Former deputy head of the Bank of England’s Prudential Regulation Authority Paul Fisher has made an emphatic remark: Climate change could trigger the world’s next financial crisis. This should ring alarm for the policy makers. Fisher has warned that sudden repricing of assets due to climate change could hugely affect businesses across the globe.
His comments come close on the heels of the World Meteorological Organization (WMO) report that the concentration of carbon dioxide (CO2) in the atmosphere averaged 400 parts per million (ppm) in 2015 for the first time on record. CO2 —the main greenhouse gas that causes climate change — had earlier crossed 400ppm on certain months in some locations, but never on a globally averaged basis.

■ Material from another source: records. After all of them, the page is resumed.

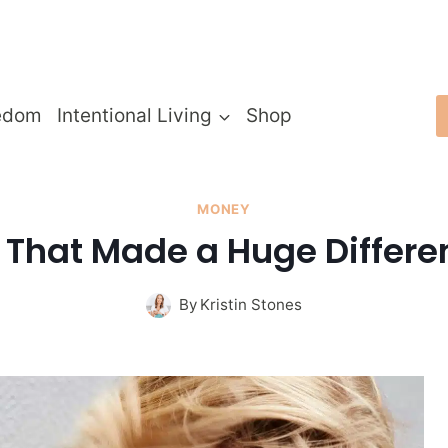
edom
Intentional Living
Shop
MONEY
 That Made a Huge Differe
By
Kristin Stones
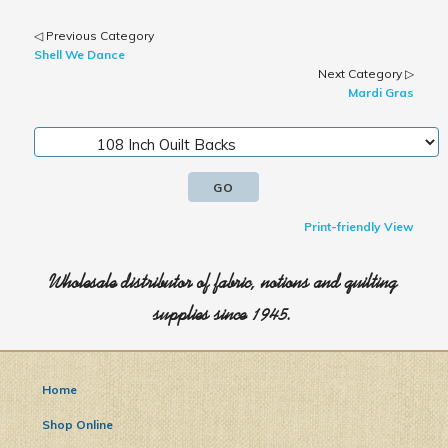
◁ Previous Category
Shell We Dance
Next Category ▷
Mardi Gras
Print-friendly View
Wholesale distributor of fabric, notions and quilting
supplies since 1945.
Home
Shop Online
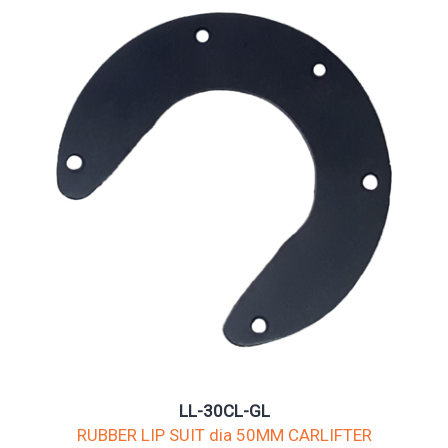
LL-30CL-GL
RUBBER LIP SUIT dia 50MM CARLIFTER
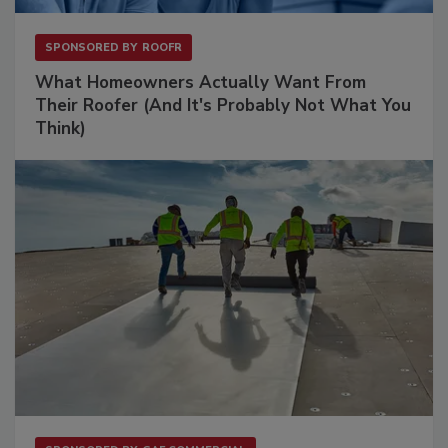
SPONSORED BY
ROOFR
What Homeowners Actually Want From
Their Roofer (And It's Probably Not What You
Think)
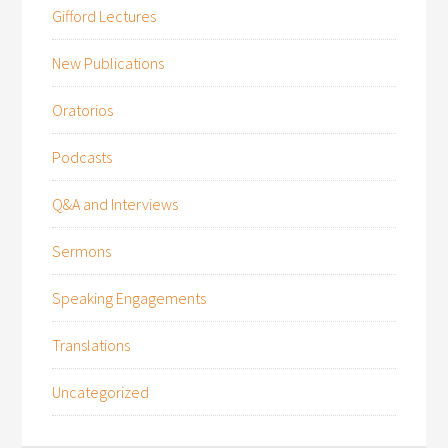
Gifford Lectures
New Publications
Oratorios
Podcasts
Q&A and Interviews
Sermons
Speaking Engagements
Translations
Uncategorized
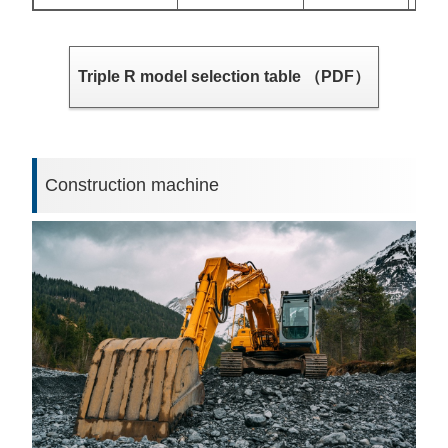
Triple R model selection table （PDF）
Construction machine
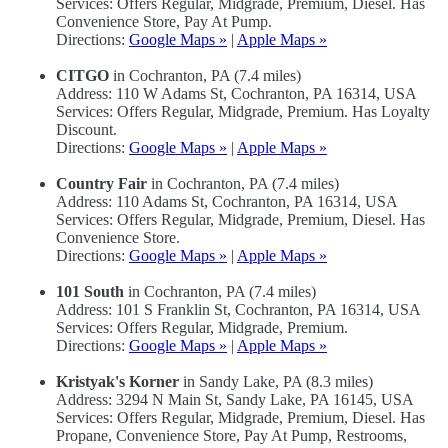
Services: Offers Regular, Midgrade, Premium, Diesel. Has
Convenience Store, Pay At Pump.
Directions:
Google Maps »
|
Apple Maps »
CITGO
in Cochranton, PA (7.4 miles)
Address: 110 W Adams St, Cochranton, PA 16314, USA
Services: Offers Regular, Midgrade, Premium. Has Loyalty
Discount.
Directions:
Google Maps »
|
Apple Maps »
Country Fair
in Cochranton, PA (7.4 miles)
Address: 110 Adams St, Cochranton, PA 16314, USA
Services: Offers Regular, Midgrade, Premium, Diesel. Has
Convenience Store.
Directions:
Google Maps »
|
Apple Maps »
101 South
in Cochranton, PA (7.4 miles)
Address: 101 S Franklin St, Cochranton, PA 16314, USA
Services: Offers Regular, Midgrade, Premium.
Directions:
Google Maps »
|
Apple Maps »
Kristyak's Korner
in Sandy Lake, PA (8.3 miles)
Address: 3294 N Main St, Sandy Lake, PA 16145, USA
Services: Offers Regular, Midgrade, Premium, Diesel. Has
Propane, Convenience Store, Pay At Pump, Restrooms,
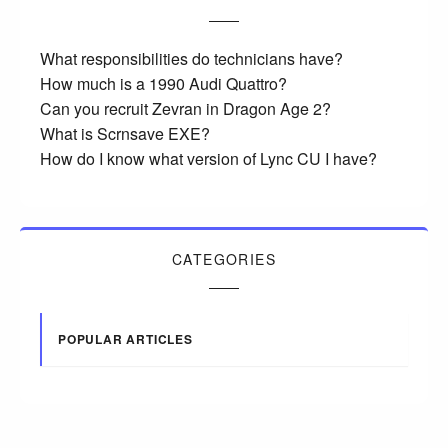
What responsibilities do technicians have?
How much is a 1990 Audi Quattro?
Can you recruit Zevran in Dragon Age 2?
What is Scrnsave EXE?
How do I know what version of Lync CU I have?
CATEGORIES
POPULAR ARTICLES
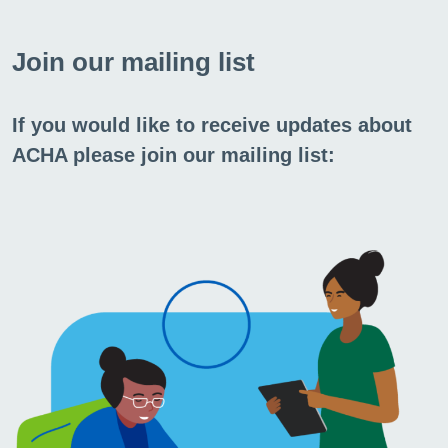
FAQs
Join our mailing list
We may have already answered your
If you would like to receive updates about
question in our FAQs.
ACHA please join our mailing list:
Go to FAQs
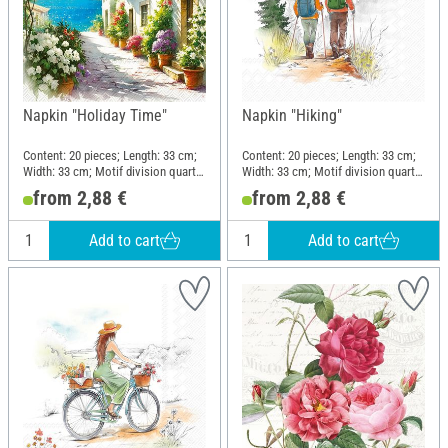
Napkin "Holiday Time"
Napkin "Hiking"
Content: 20 pieces; Length: 33 cm;
Content: 20 pieces; Length: 33 cm;
Width: 33 cm; Motif division quarter
Width: 33 cm; Motif division quarter
motif; Material: Paper
motif; Material: Paper
from 2,88 €
from 2,88 €
Add to cart
Add to cart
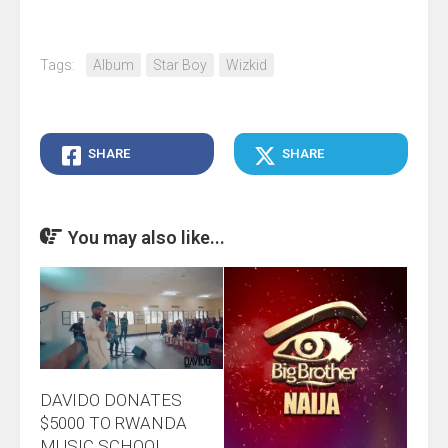
Tags:
Album
Star Boy
Wizkid
SHARE
SHARE
You may also like...
DAVIDO DONATES
$5000 TO RWANDA
MUSIC SCHOOL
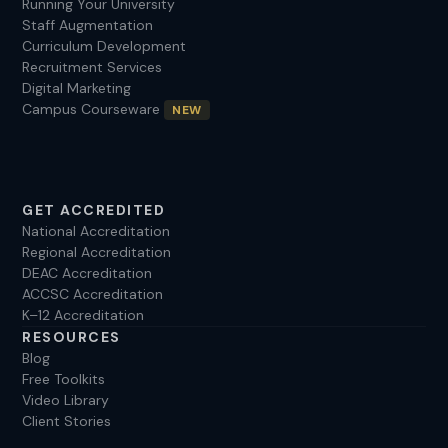
Running Your University
Staff Augmentation
Curriculum Development
Recruitment Services
Digital Marketing
Campus Courseware
NEW
GET ACCREDITED
National Accreditation
Regional Accreditation
DEAC Accreditation
ACCSC Accreditation
K–12 Accreditation
RESOURCES
Blog
Free Toolkits
Video Library
Client Stories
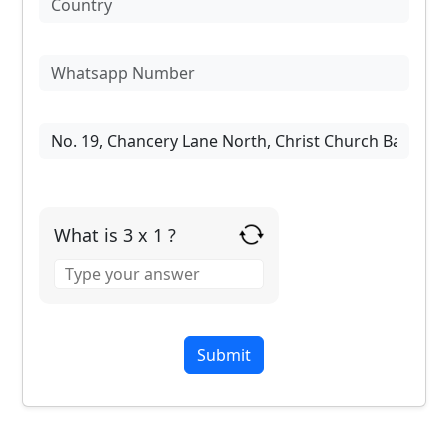
What is 3 x 1 ?
Answer
for
3
x
1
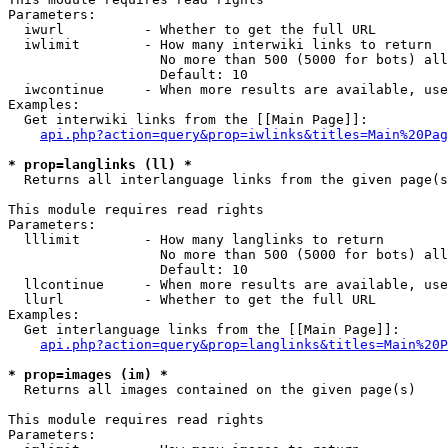
Parameters:

  iwurl          - Whether to get the full URL

  iwlimit        - How many interwiki links to return

                   No more than 500 (5000 for bots) all
                   Default: 10

  iwcontinue     - When more results are available, use
Examples:

  Get interwiki links from the [[Main Page]]:

api.php?action=query&prop=iwlinks&titles=Main%20Pag
* prop=langlinks (ll) *

  Returns all interlanguage links from the given page(s
This module requires read rights

Parameters:

  lllimit        - How many langlinks to return

                   No more than 500 (5000 for bots) all
                   Default: 10

  llcontinue     - When more results are available, use
  llurl          - Whether to get the full URL

Examples:

  Get interlanguage links from the [[Main Page]]:

api.php?action=query&prop=langlinks&titles=Main%20P
* prop=images (im) *

  Returns all images contained on the given page(s)

This module requires read rights

Parameters:
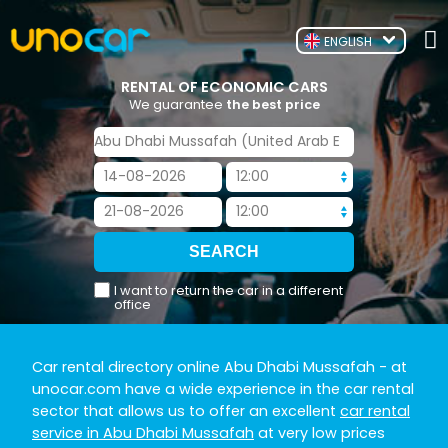
ENGLISH
RENTAL OF ECONOMIC CARS
We guarantee
the best price
I want to return the car in a different
office
Car rental directory online Abu Dhabi Mussafah
- at
unocar.com have a wide experience in the car rental
sector that allows us to offer an excellent
car rental
service in Abu Dhabi Mussafah
at very low prices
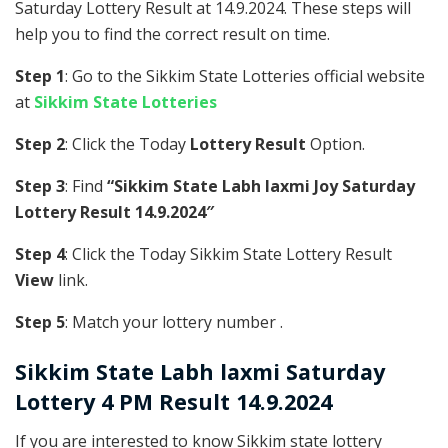
Saturday Lottery Result at 14.9.2024. These steps will
help you to find the correct result on time.
Step 1
: Go to the Sikkim State Lotteries official website
at
Sikkim State Lotteries
Step 2
: Click the Today
Lottery Result
Option.
Step 3
: Find
“Sikkim State Labh laxmi Joy Saturday
Lottery Result 14.9.2024″
Step 4
: Click the Today Sikkim State Lottery Result
View
link.
Step 5
: Match your lottery number .
Sikkim State
Labh laxmi Saturday
Lottery 4 PM Result 14.9.2024
If you are interested to know Sikkim state lottery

Human actions have ushered in a new climate change era. And despite optimism generated by the recent global pacts on reducing greenhouse gases, phasing out hydrofluorocarbons and slashing airplane emissions, there is enough reason to believe that we have to do more if we want to save humankind from the impending environmental catastrophe — which will spark widespread havoc.
The businesses have to scale up their efforts towards transition to a low-carbon economy. Clean technologies and energy efficiency have to become the cornerstone of every corporate house. The UAE has announced that it will raise its clean energy target from 24 percent to 27percent by 2021. This is a landmark decision which qualifies for praise. The UAE has spurred low-carbon economy by giving boost to renewable energy sector in a big way. A strong coordination and deep understanding between public and private players in the industry will produce increased
impetus to green businesses.
A recent paper by the UK’s Cambridge Centre for Sustainable Finance exhorts financial institutions to improve the way they assess climate risks. If they make an assessment based on the long-term impact their activities cause on the climate, it would help them to fast-track their switchover to business methods that don’t use fossil fuels. Governments around the world are putting strict regulations in place for businesses. It would, therefore, be wise for the financial sector to ward off any material risk by investing in environmentally-sound trade practices.
The fallout of climate change on business operations will increase if the physical climate risks are considered in isolation. It is crucial that apart from damage to
facilities, reduced product demand, lost productivity and write-offs, the long-term rebuilding cost is factored in. Companies have to devise business models that can not just face climate challenges and risks but also adapt to them efficiently.
“Climate change is a genuine investment risk,†underlines Andrew Gray, an investment manager at AustralianSuper, a pension fund. Pouring in money to make businesses resilient to climate change is increasingly becoming a global imperative. Climate-impact perils can be curbed if businesses put risk assessment and mitigation at the heart of their policies. Every financial institution should have separate and comprehensive climate policy, which curbs the physical and product risks and ensures environmental sustainability. If a climate policy follows this line, it would be able to surmount the sudden system-wide repricing of assets.
As the frequency of extreme weather events increases and market volatility
becomes the norm, global businesses have to shoulder corporate responsibility of making a green transition. It’s a responsibility that will make societies cleaner and also help the businesses weather the storm!